Shares fell 7.2% to $59.85 even as the group posted upbeat first-quarter numbers. It swung to net income of $1.2 billion from a loss of $115 million the year before, mostly on gains from the sale of cable assets.
Revenue was flat at $1.05 billion as CEO James Dolan cited a weak advertising environment.
Company’s Rainbow Media unit also reported results for the first time as a separately traded tracking stock. Cablevision spun off the division, which houses a handful of national cable networks, earlier this year.
Revenue rose to $136 million from $111 million for the quarter. Operating cash flow eased to $24 million from $32 million. Nets owned include AMC, Bravo, IFC, WE: Women’s Entertainment, MuchMusic USA and Fox Sports Net channels in a handful of regions outside New York.
Bravo and IFC had particularly impressive increases in revenue, cash flow and subscribers due to better ratings and the fact that the nets, along with WE, start from a lower base of advertising than many of their competitors.
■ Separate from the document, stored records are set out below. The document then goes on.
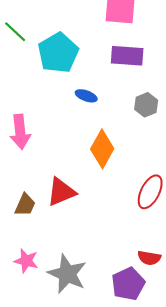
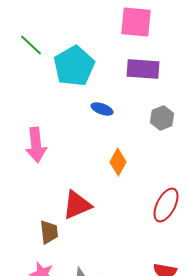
orange diamond: (102, 149) -> (118, 162), size x0.7
brown trapezoid: (25, 205) -> (49, 232), moved, turned -30

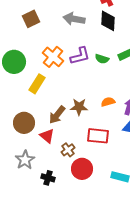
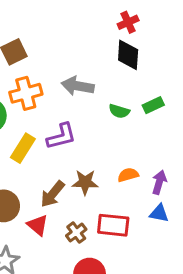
gray arrow: (74, 19) -> (78, 86), moved
purple L-shape: (80, 56) -> (61, 136), moved
orange cross: (53, 57) -> (26, 93), moved, turned 35
brown cross: (68, 150) -> (76, 233), moved

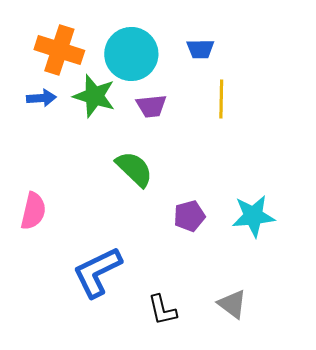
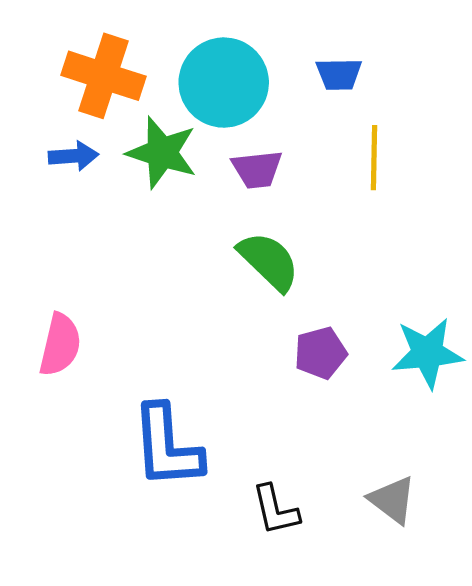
green semicircle: (134, 169) -> (269, 261), moved
blue L-shape: (97, 272) -> (167, 446), turned -68

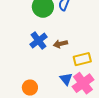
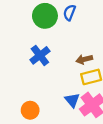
brown arrow: (60, 44) -> (84, 59), moved

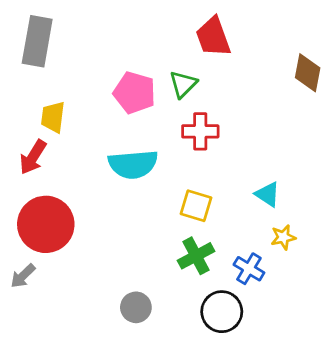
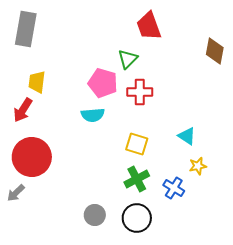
pink pentagon: (134, 93) -> (103, 83), moved
cyan semicircle: (133, 164) -> (93, 115), size x0.7
black circle: (222, 312) -> (137, 218), moved

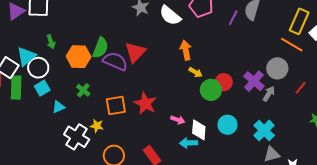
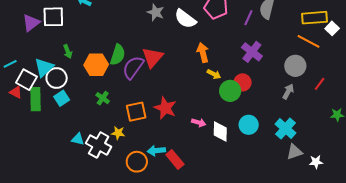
yellow rectangle: (299, 21) -> (315, 18), turned 65
purple semicircle: (115, 61) -> (133, 67), turned -75
purple cross: (254, 81) -> (252, 52), moved
cyan triangle: (58, 107) -> (78, 139), moved, turned 40
cyan arrow: (188, 143) -> (156, 151), moved

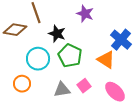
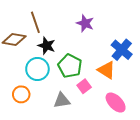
black star: (57, 34) -> (47, 46), moved
pink square: (84, 86) -> (84, 86), moved

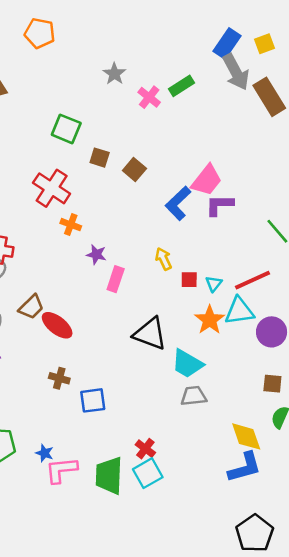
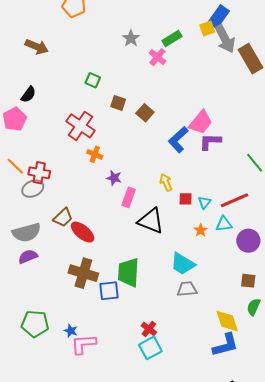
yellow square: (264, 44) -> (207, 28), moved
green rectangle: (181, 86) -> (172, 38), moved
green square: (66, 129) -> (93, 80), size x0.7
cyan triangle: (239, 311) -> (224, 224), size x0.7
orange star: (210, 320) -> (201, 230), size x0.6
black triangle: (150, 334) -> (151, 221), moved
brown cross: (59, 378) -> (83, 273), size x1.8
green trapezoid: (109, 476) -> (128, 272), moved

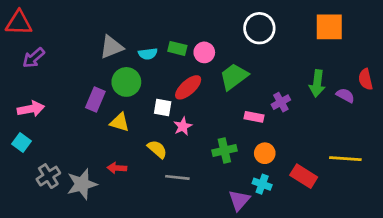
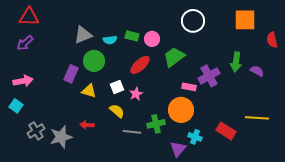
red triangle: (19, 23) -> (29, 17), moved
red semicircle: (366, 79) -> (272, 40), moved
purple cross: (281, 102) -> (209, 76), size x1.5
white square: (163, 108) -> (117, 87), moved, turned -32
green cross: (224, 151) -> (156, 124), moved
orange circle: (265, 153) -> (181, 110), moved, size x1.6

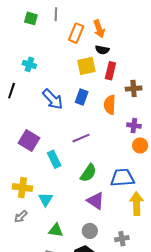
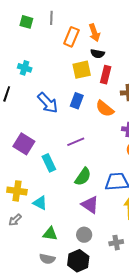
orange semicircle: (110, 105) -> (105, 109), turned -54
cyan triangle: (46, 199) -> (40, 203), turned -35

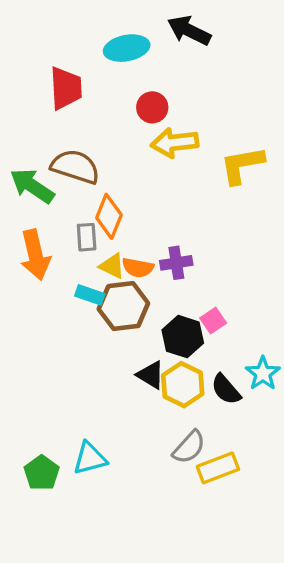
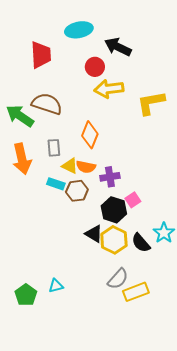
black arrow: (189, 30) -> (118, 47), moved
orange diamond: (109, 216) -> (90, 135), moved
purple cross: (176, 263) -> (110, 177), moved
brown hexagon: (123, 306) -> (77, 191), size x0.7
cyan triangle: (90, 458) -> (56, 286), size x0.7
That means they can grow faster even in a downturn.
Rainbow recently sold a 20% interest in the four cable networks to MGM for $825 million. “We have been working closely with our partners at MGM, and we believe there are a number of opportunities we hope to share with you in the coming months,” Dolan said.
Rainbow shares eased 3.5% to $22.10.
Cablevision’s other assets, which are focused in and around Gotham, include commercial telephone service, Madison Square Garden, the Knicks, the Rangers, Radio City Music Hall, Clearview Cinemas and electronics retailer the Wiz.